ACTION ITEM: Which lines run from the one with "Official Statement" through the end of the data? Retype them exactly, without pictures.

SOURCE DATA:
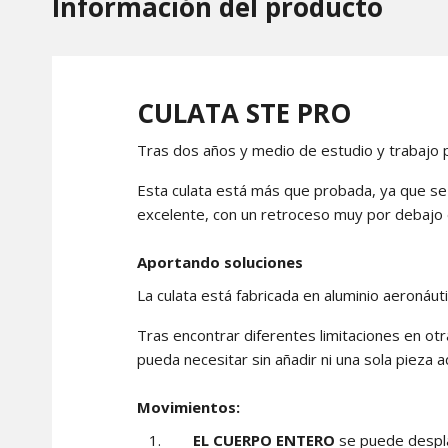
Información del producto
CULATA STE PRO
Tras dos años y medio de estudio y trabajo p
Esta culata está más que probada, ya que se
excelente, con un retroceso muy por debajo 
Aportando soluciones
La culata está fabricada en aluminio aeronáuti
Tras encontrar diferentes limitaciones en ot
pueda necesitar sin añadir ni una sola pieza 
Movimientos:
EL CUERPO ENTERO
se puede despla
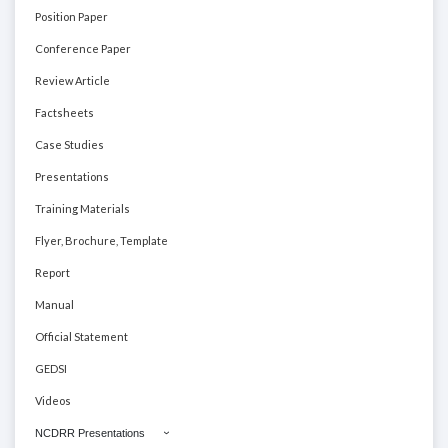
Position Paper
Conference Paper
Review Article
Factsheets
Case Studies
Presentations
Training Materials
Flyer, Brochure, Template
Report
Manual
Official Statement
GEDSI
Videos
NCDRR Presentations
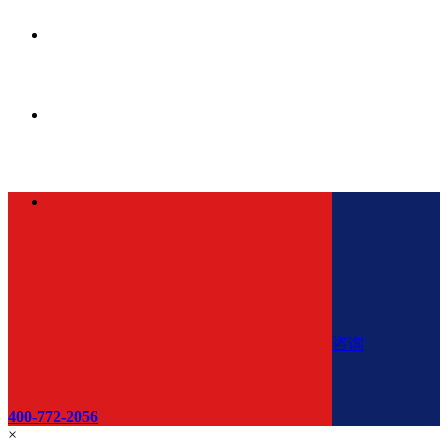
咨询
400-772-2056
×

YOUR RESPONSE:
Official Statement
GEDSI
Videos
NCDRR Presentations
咨询
400-772-2056
×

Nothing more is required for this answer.